1984 SCC (Cri) 361 4 (1985) 4 SCC 232: 1985 SCC (Cri) 514 5 (1986) 4 SCC 378: 1986 SCC (Cri) 452 6 (1986) 4 SCC 416: 1986 SCC (Cri) 490 7 (1992) 1 SCC 1: 1992 SCC (Cri) 1 8 (1993) 1 SCC 272: 1993 SCC (Cri) 324: JT (1992) 5 SC 264 600

7. In the grounds of detention, the following statement occurs in para 9 :

"The Administrator of the National Capital Territory of Delhi is aware that you are in judicial custody and had not moved any bail application in the Court(s) after June 9, 1992 but nothing prevents you from moving bail applications and possibility of your release on bail cannot be ruled out in the near future. Keeping in view your modus operandi to smuggle gold into India and frequent visits to India, the Administrator of the National Capital Territory of Delhi is satisfied that unless prevented you will continue to engage yourself in prejudicial activities once you are released." 8.The above statement merely speaks of a "possibility" of the detenu's release in case he moves a bail petition. It neither says that such release was likely or that it was imminent. Evidently, the statement falls short of the requirement enunciated by this Court in Kamarunnissal. Even in the return filed in this petition, the authority has not stated (in response to Ground 'B' of the writ petition) that there was material before him upon which he was satisfied that the petitioner was likely to be released or that such release was imminent. In Ground 'B' of the writ petition, the petitioner had alleged:

"[T]hat the respondent knew perfectly well that a complaint has already been filed in Court against the petitioner. He also knew that his two applications for bail were rejected by the Court. Between June and August, the petitioner had made no attempt whatsoever to secure any bail either from the trial court or from any superior court.

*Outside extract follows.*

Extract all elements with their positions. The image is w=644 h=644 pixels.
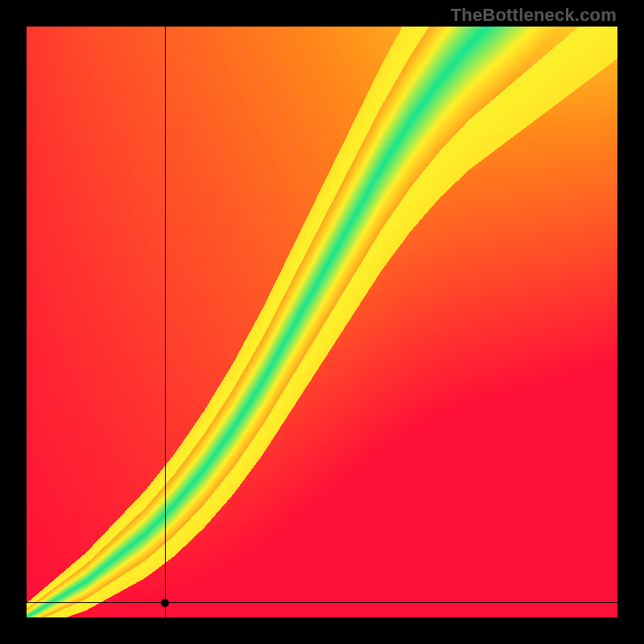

Without any application of mind to this aspect of the matter, the respondent acted perversely in coming to the conclusion that the petitioner was ever likely to indulge in any offence of smuggling, to prevent which the respondent found it necessary to pass the order Annexure 'A' hereto."

9. In response thereto, the following statement is made in para 9-B of the return:

"As regards contents of ground B, 1 say that the petitioner moved applications for bail which were rejected by the concerned courts and the release of the petitioner on bail on subsequent application could not be ruled out.

The fact that the petitioner was in judicial custody was within the knowledge of the detaining authority and having full knowledge of the facts, the detaining authority considered it necessary to detain the petitioner. The subjective satisfaction was arrived at having full knowledge of the facts." (emphasis supplied) 10.The learned Additional Solicitor-General placed before us the relevant file but he could not bring to our notice any material indicating that the release of the petitioner was likely or that there was a real possibility of his being released and/or that the authority was satisfied about the said aspect.

11.In the circumstances, we must hold that the principle enunciated by this Court in Kamarunnissa v. Union of India1 squarely applies and the order is liable to be quashed. It is accordingly quashed. The detenu if in custody shall be released forthwith if he is not required in any other case or if he is not being detained under an order of competent court.

12. The writ petition is disposed of accordingly.